In initial deployments, customers are seeing1:
- Up to 95% reduction in remediation workload
- Accelerated triage, replacing hours of spreadsheet work
- Significant drop in false positives and low-value patching effort
Watch the demo to see how the Exposure Prioritization Agent works across real telemetry to detect exploitability conditions and automatically drive remediation workflows.

AI Discovery: Manage the AI Attack Surface
As enterprises adopt generative AI across development, IT, and data science workflows, a new layer of exposure is emerging. Copilots, LLMs, AI agents, and Model Context Protocol (MCP) servers are deployed directly into environments where they can access sensitive data, run with elevated privileges, and create novel lateral movement paths.
CrowdStrike AI Discovery, now available in Falcon Exposure Management, brings automated, contextual visibility into this AI-powered attack surface. With a single toggle in the console, security teams can now see AI components that were previously undetected. AI Discovery surfaces:
- Local or containerized LLM runtimes
- MCP servers and endpoints
- AI-specific packages from Python (pip) and JavaScript (npm) registries
- IDE plugins and browser-based copilots
- Endpoint-integrated AI agents or assistant processes
Rather than treating these assets as anomalies or unknown binaries, Falcon Exposure Management classifies them as AI-related components and ties them into the broader asset and risk context.
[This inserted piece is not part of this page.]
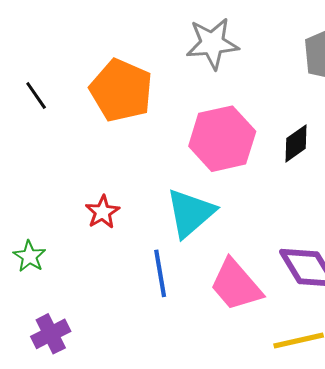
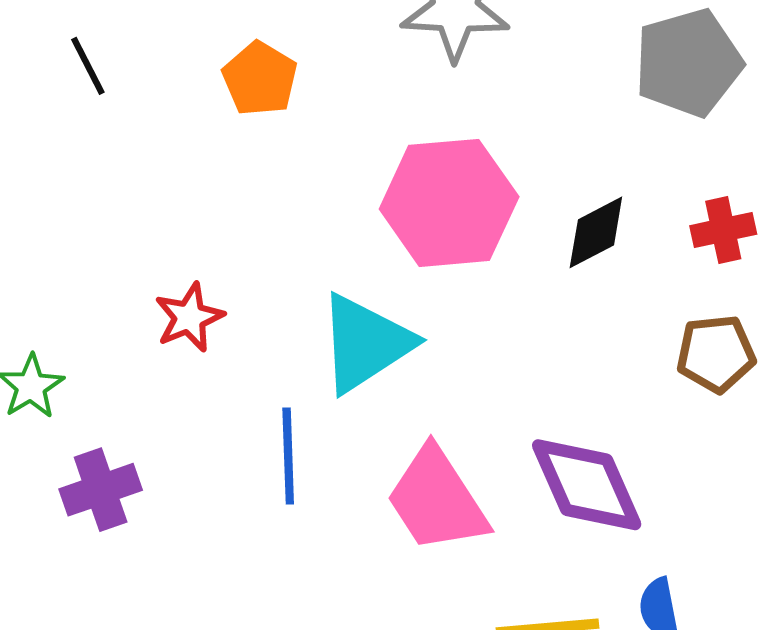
orange pentagon: (121, 90) -> (260, 79), size x0.6
purple cross: (51, 334) -> (101, 490), moved

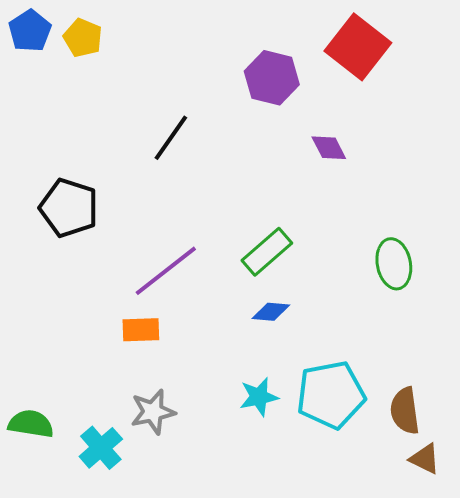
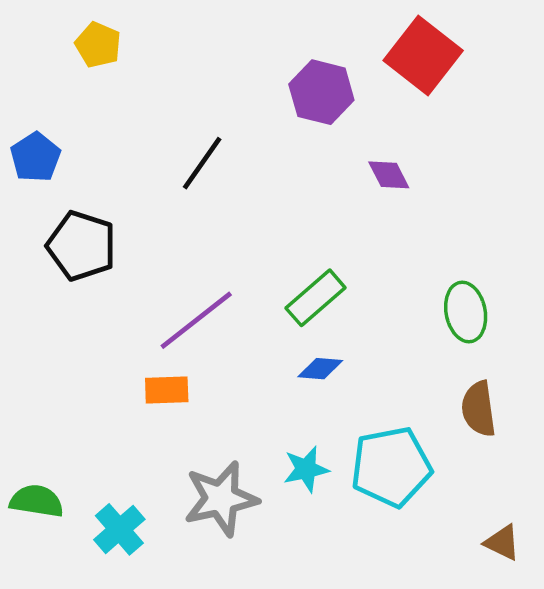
blue pentagon: (30, 31) -> (35, 157), moved
brown semicircle: (405, 411) -> (479, 409), moved
gray star: (153, 412) -> (221, 499), moved, size x1.4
This helps security teams immediately understand:
- Where AI code and services are running
- What systems and data do they interact with
- Whether those components are accessible from lower-privileged systems
- Whether they are shadow AI or sanctioned models
- If they introduce lateral movement or privilege escalation risk
This is especially important for AI workloads that may not trigger traditional vulnerability detection tools — for example, model-serving frameworks embedded in web apps or dev copilots that handle sensitive prompts in-browser.
How It Works
AI Discovery operates by analyzing Falcon platform telemetry in real-time. It identifies AI-relevant packages, processes, service signatures, and command-line behaviors using a combination of:
- Application fingerprinting
- Package metadata heuristics
- Command usage patterns
- Process-to-process relationships
- Marketplace integrations and context gathering
It’s fully embedded in the Falcon platform, so there’s no need to deploy a separate AI scanner or configure discovery rules. As AI components are observed, they are automatically classified and integrated into Enterprise Graph, where their risk context (e.g., internet exposure, privilege level, proximity to sensitive systems) is continuously evaluated and reported.
Why It Matters
Security teams gain a live, integrated view of how AI is adopted across their environment and where it may introduce risk. This visibility is critical for:
- Establishing AI asset inventory and baselining usage
- Detecting unapproved or shadow AI services
- Identifying potential attack vectors introduced by overprivileged or exposed AI tools
- Supporting future compliance or governance initiatives around AI safety and usage
AI Discovery reflects the value of a real-time, platform-native architecture, enabling the delivery of additional visibility at speed without requiring additional work from security teams.